= Cambridge IT Skills Diploma =

The Cambridge IT Skills Diploma is a certificate qualification designed to assess core IT skills using Microsoft Office software. It covers a broad range of essential skills relevant to everyday computer use and is available at two levels: Foundation and Standard.

The diploma covers skills such as file and system management, and tasks like editing documents, managing data, sending emails, and creating slideshows.

== Exam methodology ==
The examinations are online-based and consist of two levels from which the candidate can choose. Standard and Foundation assessments are computer-based and available on-demand throughout the year.

== Diploma modules ==
The program's modules cover the following topics:

- Introduction to IT
- PC usage and managing files
- Word processing, Spreadsheets, Presentations and Databases using Microsoft Office
- Electronic communication using Microsoft Internet Explorer

== Diploma types ==
The name of the certificate awarded to the successful candidate is the "Cambridge International Diploma in IT Skills".

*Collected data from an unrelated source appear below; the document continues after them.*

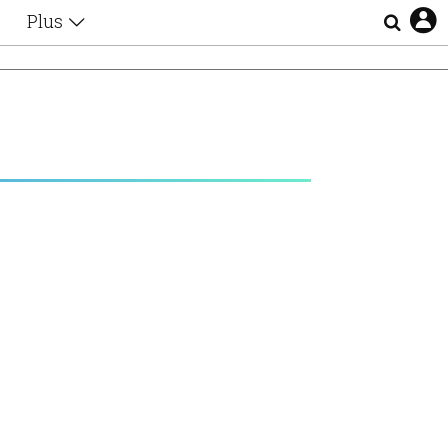
Plus
Θέματα
Συνεντεύξεις
Videos
τα
Αφιερώματα
Ζώδια
Εξομολογήσεις
Blogs
η
Οι Αθηναίοι
Απώλειες
Lgbtqi+
Επιλογές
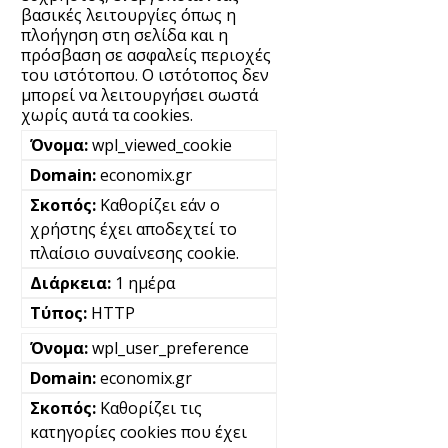
βασικές λειτουργίες όπως η
πλοήγηση στη σελίδα και η
πρόσβαση σε ασφαλείς περιοχές
του ιστότοπου. Ο ιστότοπος δεν
μπορεί να λειτουργήσει σωστά
χωρίς αυτά τα cookies.
wpl_viewed_cookie
economix.gr
Καθορίζει εάν ο
χρήστης έχει αποδεχτεί το
πλαίσιο συναίνεσης cookie.
1 ημέρα
HTTP
wpl_user_preference
economix.gr
Καθορίζει τις
κατηγορίες cookies που έχει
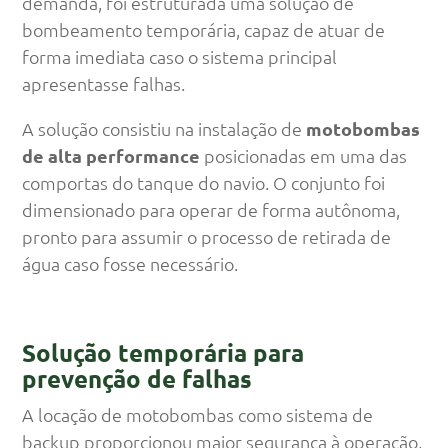
demanda, foi estruturada uma solução de
bombeamento temporária, capaz de atuar de
forma imediata caso o sistema principal
apresentasse falhas.
A solução consistiu na instalação de
motobombas
de alta performance
posicionadas em uma das
comportas do tanque do navio. O conjunto foi
dimensionado para operar de forma autônoma,
pronto para assumir o processo de retirada de
água caso fosse necessário.
Solução temporária para
prevenção de falhas
A locação de motobombas como sistema de
backup proporcionou maior segurança à operação,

There are four types of diploma:
- Single-Module Diploma, the basic requirement for which is any of the seven applications
- Four-Module Diploma, the basic requirements for which are Introduction to IT, Windows, Word and Electronic Communication
- Five-Module Diploma, the basic requirements for which are Windows, Word, Excel, (Access or PowerPoint) and Internet communication
- Seven-Module Diploma, the basic requirements for which are Introduction to IT, Windows, Microsoft Office and Internet communication

== Recognition and accreditation ==
The Cambridge Diploma in IT Skills has been recognized by professional bodies and international organizations, including the governments of Jordan, Kuwait, Bahrain, Lebanon, and the United Arab Emirates, as well as the United Nations Educational, Scientific and Cultural Organization (UNESCO) and the United Nations Relief and Works Agency (UNRWA).